When my son informed me the self-propelled featured on our three-month-old Craftsman lawn mower was no longer self-propelling, I thought maybe I could fix it.

I looked under the mower and saw a slack cable. Aha: The culprit. Hoping it had slipped off a pulley and I could easily guide it back to its appropriate place, I pulled on the cable and was surprised to draw out three inches of silver wire with a frayed end. Uh-oh. This is more than a simple fix.

To say I was frustrated would be an understatement. I had bought this mower after much web research and price shopping. Our much-loved Toro had died, and we needed a replacement. I wanted to find something comparable for less money, and the Craftsman name had credibility with me. We ordered online, picked up the mower at the mall and put it to work.

My son – who does most of the mowing around here – hated it immediately, saying it was a poor substitute for the Toro. I argued that he was simply resisting change, that it would be fine once he got used to it. Secretly, I also thought the mower fell short of expectations, but, having picked and paid for the darned thing, I was determined it would prove itself over time.

And then, at the tail end of a summer that, thanks to a record-setting drought, had required far less mowing than usual, the mower offered up this mechanical failure. Aaarrgh.

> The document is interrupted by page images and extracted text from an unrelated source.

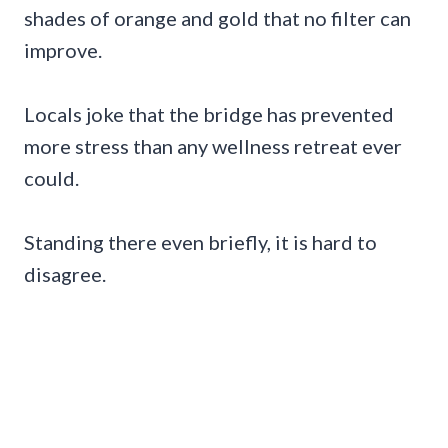
shades of orange and gold that no filter can
improve.
Locals joke that the bridge has prevented
more stress than any wellness retreat ever
could.
Standing there even briefly, it is hard to
disagree.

Well the mower’s under warranty, so no worries, right? I figured I’d take it to Sears, get it fixed and get my son back to cutting in no time. And, OK, I wanted to see if it would be possible to simply return the mower for a refund.

And thus began a lesson in the dangers of social-media brand promises not supported by real-world action. A full timeline of events is offered below, but here’s the quick version:

  • When I called a Sears 800 number, I was informed that the three-month-old mower was beyond the allowable return period. I asked about getting it fixed, and was directed to a local service center.
  • I took the mower in for what should be a quick fix. Was told it would take two weeks … but I should call a few days ahead of the scheduled return time ”in case it comes in early.”
  • Frustrated, I Tweeted complaint.
  • Heard quickly via Twitter from @searscares. Praised Sears on Twitter for quick response.
  • Entered into a period of frustrating Twitter and phone conversations, including calls from “the executive office.” Promises implied on social media are not matched by actual service. In other words, a few Tweets and phone calls, but no change on the repair front.
  • The day the mower is due to return comes and goes with no call from Sears. The day after the scheduled return date, I call the repair center and am told mower has been available for pick up for four days.
  • More venting on Twitter. More @searscares responses. Too little too late.
  • Edward from Sears left voice mail message to make sure repair was satisfactory. Ignore call.
  • Another phone call with a customer service survey. Wife takes automated survey and says we are “highly unlikely” to buy from or recommend Sears again.
  • Bottom line: Companies and organizations must synchronize social media and customer service efforts, or they lose.

The truth is, if Sears’ actual service had lived up to the promises implied by @searscares’ quick response and warm assurances, the company might have reclaimed some of the credibility it lost with us. As it is though, our opinion of Sears went from bad to worse when actions did not match words. Because, let’s face it, no matter how good your marketing and communications team might be, they’re discredited – and your firm is, too – if the actual customer experience is a bad one.